Lillebonne n’est plus aujourd’hui qu’une très petite ville adossée d’une manière charmante à un coteau boisé qui domine silencieusement une assez riche campagne ; c’était autrefois la capitale de l’ancienne tribu gauloise qu’on appelait les Calètes et qui occupait tout le pays de Caux, dont le nom semble bien rappeler un peu celui de la peuplade primitive. Ce fut un des centres de résistance qui donnèrent le plus de mal à César. Le général romain fut presque obligé de la détruire pour la prendre, mais se hâta de la rebâtir plus belle et plus puissante, en fit une des principales places fortes de la Gaule conquise, et voulut même lui servir en quelque sorte de parrain. Le nom primitif de la ville devait se terminer par le suffixe celtique bona. César le fit précéder du sien Iulius et elle devint Iuliobona ; c’est ainsi qu’elle est désignée sur l’itinéraire officiel de l’Empire. Il n’est resté aucune ruine, aucune trace de la ville gauloise complètement transformée par les légions et les colons. La ville romaine, au contraire, nous a laissé d’assez précieux souvenirs ; et, dans les alluvions récentes qui entourent la ville moderne, on a mis au jour de nombreux bas-reliefs, des mosaïques, des médailles, des fragmens de statues en marbre et en bronze, des armes, des objets usuels de toute nature ; on a même exhumé, au-dessous des prairies qui déploient leur manteau de verdure sur tout le golfe atterri, quelques amorces des substructions d’un théâtre antique dont le grand axe avait 150 mètres de longueur, ce qui constitue un document très intéressant et donnant à lui seul la mesure de l’importance de la cité disparue.

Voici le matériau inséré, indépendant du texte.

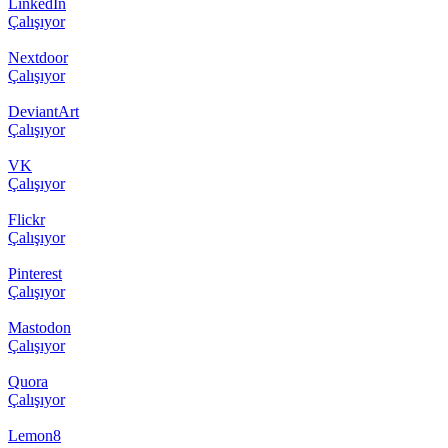
LinkedIn
Çalışıyor
Nextdoor
Çalışıyor
DeviantArt
Çalışıyor
VK
Çalışıyor
Flickr
Çalışıyor
Pinterest
Çalışıyor
Mastodon
Çalışıyor
Quora
Çalışıyor
Lemon8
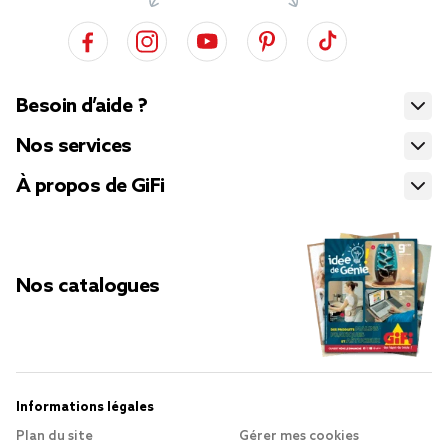
Besoin d’aide ?
Nos services
À propos de GiFi
Nos catalogues
Informations légales
Plan du site
Gérer mes cookies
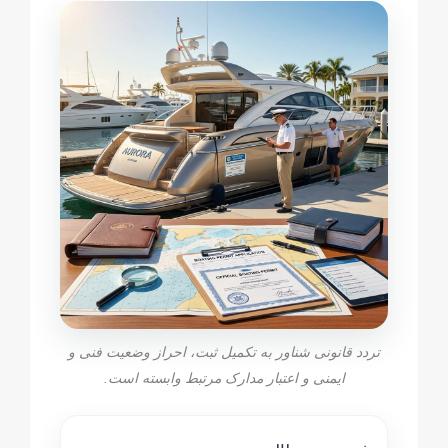
تردد قانونی شناور به تکمیل ثبت، احراز وضعیت فنی و
ایمنی و اعتبار مدارک مرتبط وابسته است.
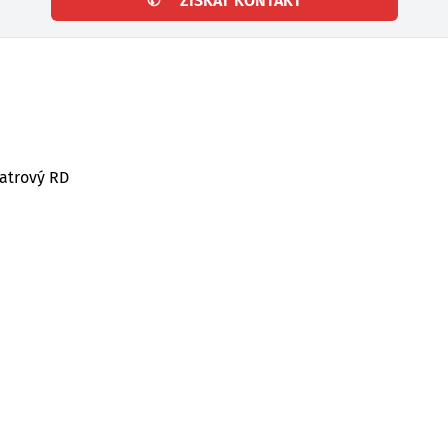
✆
ZÍSKAT KONTAKT
patrový RD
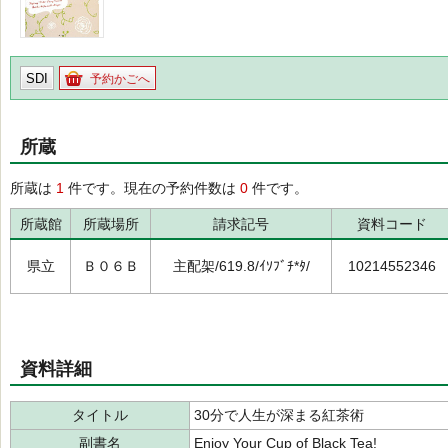
SDI
予約かごへ
所蔵
所蔵は
1
件です。現在の予約件数は
0
件です。
所蔵館
所蔵場所
請求記号
資料コード
県立
Ｂ０６Ｂ
主配架/619.8/ｲｿﾌﾞﾁ*ﾀ/
10214552346
資料詳細
タイトル
30分で人生が深まる紅茶術
副書名
Enjoy Your Cup of Black Tea!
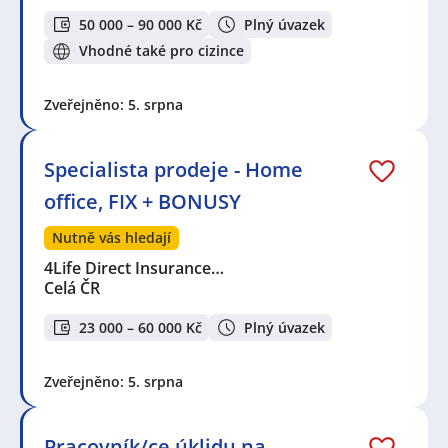
50 000 – 90 000 Kč
Plný úvazek
Vhodné také pro cizince
Zveřejněno: 5. srpna
Specialista prodeje - Home
office, FIX + BONUSY
Nutně vás hledají
4Life Direct Insurance…
Celá ČR
23 000 – 60 000 Kč
Plný úvazek
Zveřejněno: 5. srpna
Pracovník/ce úklidu na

Le port n’était pas vraisemblablement à Lillebonne même, mais à près de 1200 mètres au-dessous, du côté de Mesnil ; et des fouilles intelligentes dans la vallée du Bolbec permettraient peut-être de retrouver l’ancienne darse des galères. Comme Ostie, comme Ravenne, comme Fréjus, il s’est peu à peu envasé et a fini par disparaître complètement sous les alluvions. Les digues de la Seine ont complété l’œuvre patiente d’atterrissement de la nature. Le bassin des premiers siècles est devenu une plaine cultivée.